In this study, four Transformer model variants and an LSTM model were employed for groundwater level estimation. Experimental results indicate that the Transformer model integrating a dynamic-static fusion perception mechanism and KFEA outperforms the traditional LSTM model, with R² improvements ranging from 16.7% to 18.3%. This performance advantage stems from the model’s ability to mitigate critical limitations of conventional time series estimation methods in groundwater prediction: unclear long-term dependency modeling, insufficient spatiotemporal information integration, and suboptimal key feature weighting.

4.1. Application of Self-Attention Mechanism in Estimation

The Transformer model, by virtue of its unique self-attention mechanism, enables direct modeling of temporal dependencies over arbitrary distances. Through this global dependency modeling framework, it significantly mitigates the issue of ambiguous long-term dependencies in traditional LSTM/GRU models, which arises from gradient vanishing in long time series sequences. This advantage is corroborated by numerous studies.

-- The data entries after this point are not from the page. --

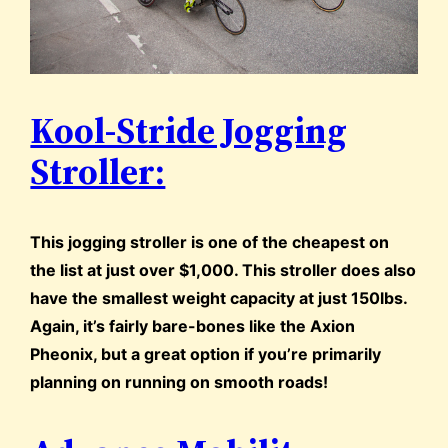
Kool-Stride Jogging
Stroller:
This jogging stroller is one of the cheapest on
the list at just over $1,000. This stroller does also
have the smallest weight capacity at just 150lbs.
Again, it’s fairly bare-bones like the Axion
Pheonix, but a great option if you’re primarily
planning on running on smooth roads!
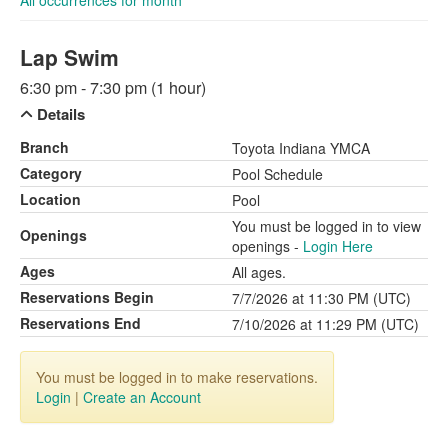
All occurrences for month
Lap Swim
6:30 pm - 7:30 pm (1 hour)
Details
Branch
Toyota Indiana YMCA
Category
Pool Schedule
Location
Pool
You must be logged in to view
Openings
openings -
Login Here
Ages
All ages.
Reservations Begin
7/7/2026 at 11:30 PM (UTC)
Reservations End
7/10/2026 at 11:29 PM (UTC)
You must be logged in to make reservations.
Login
|
Create an Account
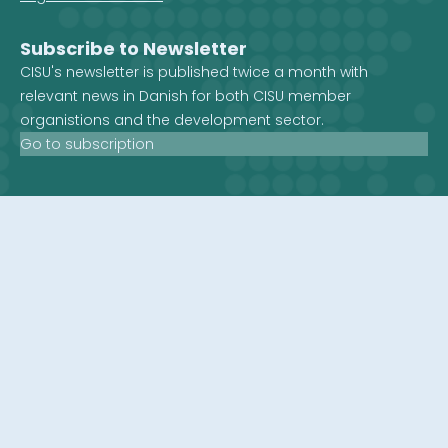
Subscribe to Newsletter
CISU's newsletter is published twice a month with
relevant news in Danish for both CISU member
organistions and the development sector.
Go to subscription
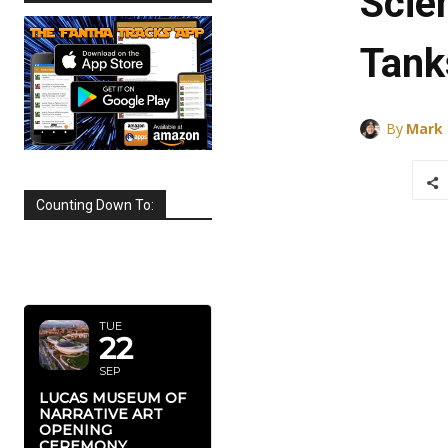
Scie
Tank
By
Mark
Counting Down To:
SEPTEMBER
2026
TUE
22
SEP
LUCAS MUSEUM OF
NARRATIVE ART
OPENING
CEREMONY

For instance, Azad Deihim [] applied the Transformer encoder to capture latent spatiotemporal dependencies in multivariate time series for Beijing PM2.5 prediction and metro interstate traffic volume forecasting, demonstrating a 20.6% reduction in RMSE compared to LSTM, which aligns with our findings. Siying Zhu [] leveraged the Transformer’s attention mechanism to resolve long-term trends in meteorological datasets, incorporating a time series clustering framework for unsupervised learning. In meteorological applications, this approach yielded a 13.6% reduction in MAE relative to DLinear, further validating the Transformer’s superiority in capturing temporal dynamics. These results highlight the potential of Transformer models in resolving long-term temporal variations in groundwater levels, offering promising prospects for enhancing estimation accuracy and interpretability in hydrological modeling.

4.2. Application of Spatial Information

By integrating the DSFF module into the Transformer framework, this study presents a hybrid modeling approach that aligns closely with hydrological realities for groundwater level estimation while preserving the model’s inherent characteristics. This is achieved through the introduction of a DSFF mechanism and a combined “spatial convolution + temporal attention” design, which significantly mitigates the issue of insufficient spatiotemporal information integration. These findings are corroborated by complementary research efforts. For instance, Lingtong Min [] demonstrated in remote sensing small target detection that mixed modeling of spatial context and temporal channel information substantially reduces the likelihood of valuable information being obfuscated or overlooked. By introducing COT into the decoupling head, their model achieved a 0.4% increase in mAP@0.5:0.95. Similarly, Deli Zhu [] employed a DSFF module in post-fire forest restoration studies to enhance the model’s capacity for exploring spatial context in complex environments, resulting in a 3.26% improvement in mean intersection over union (mIoU) relative to ResNet. These results highlight that groundwater level prediction requires the consideration of both temporal features within pixels and spatial features between pixels. The introduction of the DSFF module effectively expands feature acquisition pathways, which is conducive to improving the accuracy of large-scale groundwater temporal estimation using remote sensing data. This approach underscores the importance of integrating contextual–temporal attention mechanisms in hydrological modeling to better resolve the spatiotemporal complexity of groundwater systems.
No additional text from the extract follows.